Peter Holmes wrote: ↑Thu May 23, 2024 7:28 am
...that implies that a symbolic expression is
not a complete proposition.
This is not dead wrong, but at least extremely nit-picking. I did not say it's "incomplete," and the idea never crossed my mind. I said that it is not a "proposition"
in the linguistic sense of the term. It's not a sentence, or a declaration about empirical reality. It is in
those definitional senses that it is "not a proposition."
Sheesh.
Look, Pete...if we're going to have a reasonable conversation, a little charitable goodwill is in order, don't you think?
You mix up uses of the words logic and logical. For example, can you see the difference between 'a logical argument', 'a logical rule', 'a logic deals with language', and 'not all uses of language are logical'?
No. It's just the nounal and adjectival uses of exactly the same concept.
Mathematics is a language. And as with any language, its 'application' to reality is not inherent or given in advance. We can and do use it in countless ways, and no one way is 'correct' or 'accurate'. Meaning is use.
Well, meaning is use, but correctness is mathematical. Mathematics belongs to the realm of abstraction, and meaning to the empirical world; but these are not actually two different worlds, as Hegel realized. Rather, one is one kind of representation (the universal) and the other the other kind of representation (the particular) of one-and-the-same world. It would be a sort of naive Platonism to separate them in the way you appear to be trying to do.

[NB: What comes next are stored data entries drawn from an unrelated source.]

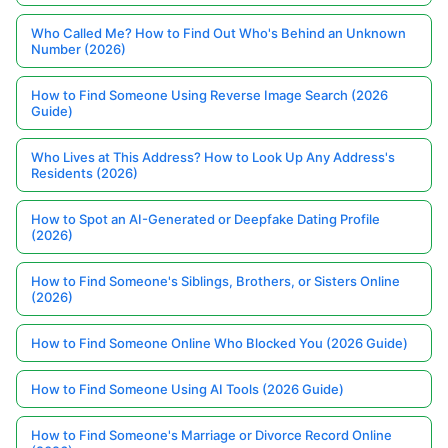
Who Called Me? How to Find Out Who's Behind an Unknown
Number (2026)
How to Find Someone Using Reverse Image Search (2026
Guide)
Who Lives at This Address? How to Look Up Any Address's
Residents (2026)
How to Spot an AI-Generated or Deepfake Dating Profile
(2026)
How to Find Someone's Siblings, Brothers, or Sisters Online
(2026)
How to Find Someone Online Who Blocked You (2026 Guide)
How to Find Someone Using AI Tools (2026 Guide)
How to Find Someone's Marriage or Divorce Record Online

To put it simply, maths and logic both have definite applications to the real world, and more precise applications than casual thought can ever achieve. That's what makes them worth having. They work. So there's no strict separation between the abstractions of logic or maths and the particulars of the cases to which they apply.
Thanks. But please read carefully. I didn't mention truth-value. And I explained its irrelevance for validity to you not long ago.
Yes, which makes it all the more startling that you seemed to have reversed yourself here. I would not have expected that error...calling an argument "invalid" when the formal structure is actually valid. If you didn't mean that, then fine.
My point is that deductive validity requires that a conclusion can't contain information not present in the premise or premises of an argument. So mathematical or logical premises - such as rule-assertions - can't entail non-mathematical or non-logical conclusions.
That sounds very much like the naive Platonism I was speaking of. The world of maths and the empirical world are not
two worlds, but
one described obversely. See Hegel.
As I understand it - and I'm not a mathematician - the argument about infinity goes on.
Some arguments about infinity do: this one doesn't. It's too easy to demonstrate. And since actual infinite regresses of prerequisites never start (which maths prove), and cause-and-effect clearly posit a regress of prerequisites, we can know for certain that cause and effect cannot be the product of an infinite regress.
It's inescapably clear. And it's empirically demonstrable, as well, if you simply try to do the calculation yourself. You cannot do it. You'll never start.
There's the unity of the universal and the particular again. The maths say it, and the empirical says it. Pretty conclusive, one must say.